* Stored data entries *
=== Begin Enclosure ===
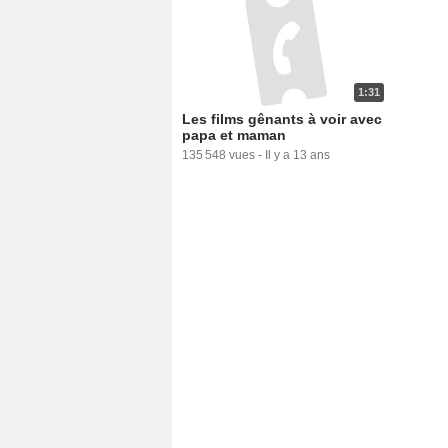
1:31
Les films gênants à voir avec
papa et maman
135 548 vues
-
Il y a 13 ans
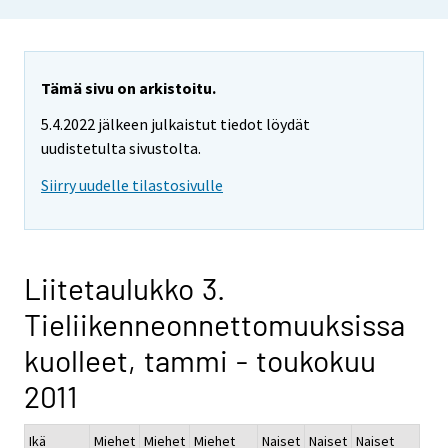
Tämä sivu on arkistoitu.
5.4.2022 jälkeen julkaistut tiedot löydät
uudistetulta sivustolta.
Siirry uudelle tilastosivulle
Liitetaulukko 3.
Tieliikenneonnettomuuksissa
kuolleet, tammi - toukokuu
2011
Ikä
Miehet
Miehet
Miehet
Naiset
Naiset
Naiset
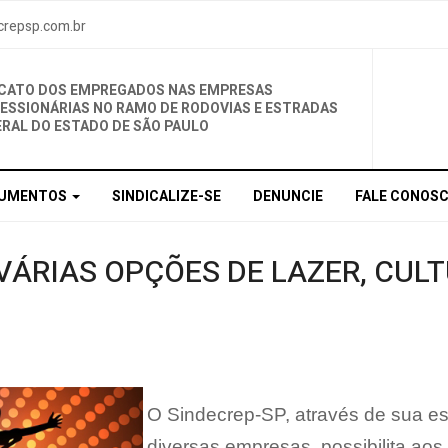
crepsp.com.br
ICATO DOS EMPREGADOS NAS EMPRESAS
ESSIONÁRIAS NO RAMO DE RODOVIAS E ESTRADAS
ERAL DO ESTADO DE SÃO PAULO
UMENTOS
SINDICALIZE-SE
DENUNCIE
FALE CONOS
VÁRIAS OPÇÕES DE LAZER, CUL
O Sindecrep-SP, através de sua est
diversas empresas, possibilita aos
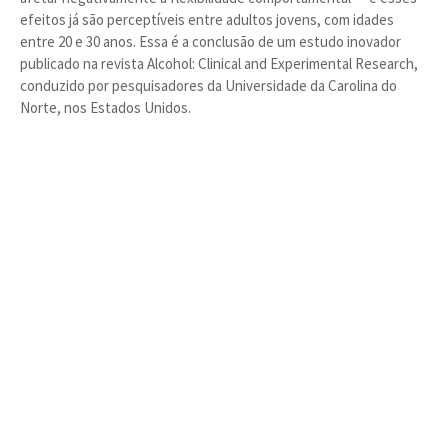
efeitos já são perceptíveis entre adultos jovens, com idades
entre 20 e 30 anos. Essa é a conclusão de um estudo inovador
publicado na revista Alcohol: Clinical and Experimental Research,
conduzido por pesquisadores da Universidade da Carolina do
Norte, nos Estados Unidos.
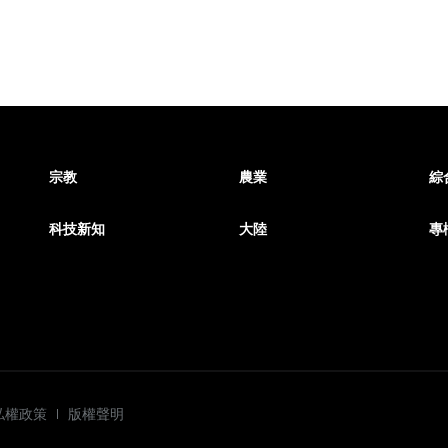
宗教
農業
綜
科技新知
大陸
專
私權政策
版權聲明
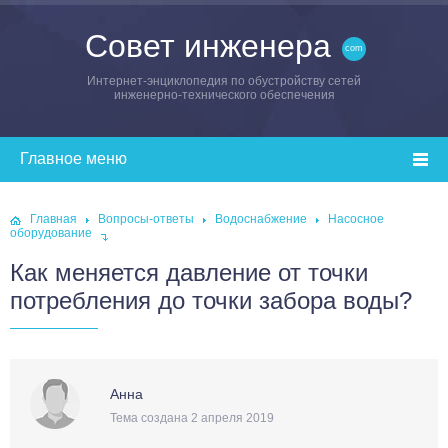
Совет инженера
Интернет-энциклопедия по обустройству сетей
инженерно-технического обеспечения
Главная
Вопросы-ответы
Водоснабжение
Насосное
оборудование
Как меняется давление от точки
потребления до точки забора воды?
Анна
Тема создана 2 апреля 2019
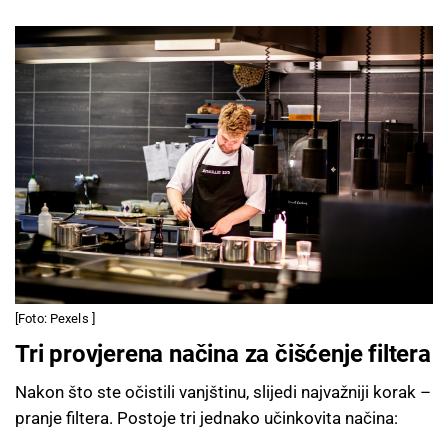
[Foto: Pexels ]
Tri provjerena načina za čišćenje filtera
Nakon što ste očistili vanjštinu, slijedi najvažniji korak –
pranje filtera. Postoje tri jednako učinkovita načina:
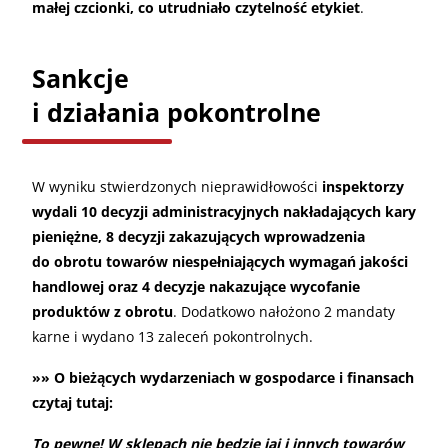
małej czcionki, co utrudniało czytelność etykiet
.
Sankcje
i działania pokontrolne
W wyniku stwierdzonych nieprawidłowości
inspektorzy
wydali 10 decyzji administracyjnych nakładających kary
pieniężne, 8 decyzji zakazujących wprowadzenia
do obrotu towarów niespełniających wymagań jakości
handlowej oraz 4 decyzje nakazujące wycofanie
produktów z obrotu
. Dodatkowo nałożono 2 mandaty
karne i wydano 13 zaleceń pokontrolnych.
»» O bieżących wydarzeniach w gospodarce i finansach
czytaj tutaj:
To pewne! W sklepach nie będzie jaj i innych towarów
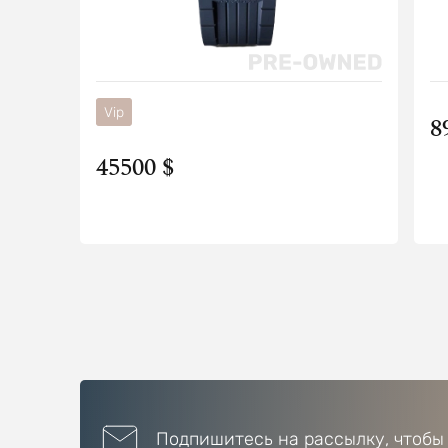
Vip
8
45500 $
Подпишитесь на рассылку, чтобы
=== End Enclosure ===
* Task *
Since the pictures are not wanted, write out the rest of the data exactly as it reads.

* Completed exercise *
1:31
Les films gênants à voir avec
papa et maman
135 548 vues
-
Il y a 13 ans
Tämä sivu on arkistoitu.
5.4.2022 jälkeen julkaistut tiedot löydät
uudistetulta sivustolta.
Siirry uudelle tilastosivulle
Liitetaulukko 3.
Tieliikenneonnettomuuksissa
kuolleet, tammi - toukokuu
2011
Ikä
Miehet
Miehet
Miehet
Naiset
Naiset
Naiset
crepsp.com.br
ICATO DOS EMPREGADOS NAS EMPRESAS
ESSIONÁRIAS NO RAMO DE RODOVIAS E ESTRADAS
ERAL DO ESTADO DE SÃO PAULO
UMENTOS
SINDICALIZE-SE
DENUNCIE
FALE CONOS
VÁRIAS OPÇÕES DE LAZER, CUL
O Sindecrep-SP, através de sua est
diversas empresas, possibilita aos
efeitos já são perceptíveis entre adultos jovens, com idades
entre 20 e 30 anos. Essa é a conclusão de um estudo inovador
publicado na revista Alcohol: Clinical and Experimental Research,
conduzido por pesquisadores da Universidade da Carolina do
Norte, nos Estados Unidos.
宗教
農業
綜
科技新知
大陸
專
私權政策
版權聲明
Совет инженера
Интернет-энциклопедия по обустройству сетей
инженерно-технического обеспечения
Главная
Вопросы-ответы
Водоснабжение
Насосное
оборудование
Как меняется давление от точки
потребления до точки забора воды?
Анна
Тема создана 2 апреля 2019
[Foto: Pexels ]
Tri provjerena načina za čišćenje filtera
Nakon što ste očistili vanjštinu, slijedi najvažniji korak –
pranje filtera. Postoje tri jednako učinkovita načina:
małej czcionki, co utrudniało czytelność etykiet
.
Sankcje
i działania pokontrolne
W wyniku stwierdzonych nieprawidłowości
inspektorzy
wydali 10 decyzji administracyjnych nakładających kary
pieniężne, 8 decyzji zakazujących wprowadzenia
do obrotu towarów niespełniających wymagań jakości
handlowej oraz 4 decyzje nakazujące wycofanie
produktów z obrotu
. Dodatkowo nałożono 2 mandaty
karne i wydano 13 zaleceń pokontrolnych.
»» O bieżących wydarzeniach w gospodarce i finansach
czytaj tutaj:
To pewne! W sklepach nie będzie jaj i innych towarów
Vip
8
45500 $
Подпишитесь на рассылку, чтобы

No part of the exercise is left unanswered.